• Work item:
Lines from the one with "Where is right" through the end of the records, and no others, are what the answer should contain, copied exactly; please keep pictures out.
Listed entries START
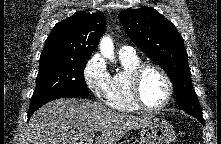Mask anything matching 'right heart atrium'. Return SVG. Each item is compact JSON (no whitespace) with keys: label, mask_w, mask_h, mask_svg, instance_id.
Segmentation results:
<instances>
[{"label":"right heart atrium","mask_w":221,"mask_h":144,"mask_svg":"<svg viewBox=\"0 0 221 144\" xmlns=\"http://www.w3.org/2000/svg\"><path fill=\"white\" fill-rule=\"evenodd\" d=\"M83 77L88 89L102 101H107L111 94V75L104 59L94 54L85 64Z\"/></svg>","instance_id":"1"}]
</instances>
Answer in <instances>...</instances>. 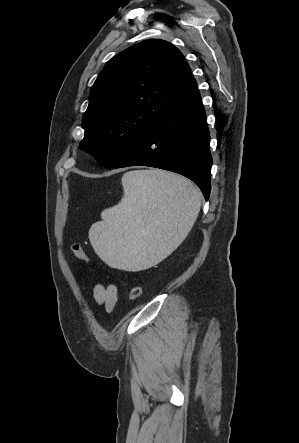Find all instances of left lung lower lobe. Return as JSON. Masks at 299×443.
<instances>
[{
    "instance_id": "0a47b994",
    "label": "left lung lower lobe",
    "mask_w": 299,
    "mask_h": 443,
    "mask_svg": "<svg viewBox=\"0 0 299 443\" xmlns=\"http://www.w3.org/2000/svg\"><path fill=\"white\" fill-rule=\"evenodd\" d=\"M210 134L194 78L112 168L150 166L194 181L205 200L211 190Z\"/></svg>"
}]
</instances>
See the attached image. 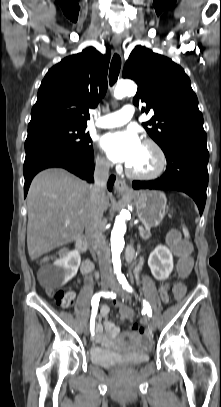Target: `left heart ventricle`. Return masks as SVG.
<instances>
[{
    "instance_id": "left-heart-ventricle-1",
    "label": "left heart ventricle",
    "mask_w": 221,
    "mask_h": 407,
    "mask_svg": "<svg viewBox=\"0 0 221 407\" xmlns=\"http://www.w3.org/2000/svg\"><path fill=\"white\" fill-rule=\"evenodd\" d=\"M159 158L155 150L142 144L136 158L129 164L130 168L138 173H150L156 170Z\"/></svg>"
}]
</instances>
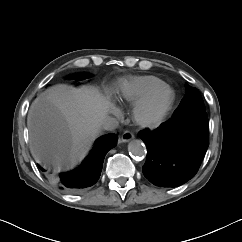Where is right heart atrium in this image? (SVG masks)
<instances>
[{
	"instance_id": "1",
	"label": "right heart atrium",
	"mask_w": 242,
	"mask_h": 242,
	"mask_svg": "<svg viewBox=\"0 0 242 242\" xmlns=\"http://www.w3.org/2000/svg\"><path fill=\"white\" fill-rule=\"evenodd\" d=\"M110 109H111L112 111H116V108H115V106H114L113 103H110Z\"/></svg>"
}]
</instances>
Listed entries END
• Answer area:
Where is right heart atrium in this image? (SVG masks)
<instances>
[{
	"instance_id": "1",
	"label": "right heart atrium",
	"mask_w": 242,
	"mask_h": 242,
	"mask_svg": "<svg viewBox=\"0 0 242 242\" xmlns=\"http://www.w3.org/2000/svg\"><path fill=\"white\" fill-rule=\"evenodd\" d=\"M110 109H111L112 111H116V108H115V106H114L113 103H110Z\"/></svg>"
}]
</instances>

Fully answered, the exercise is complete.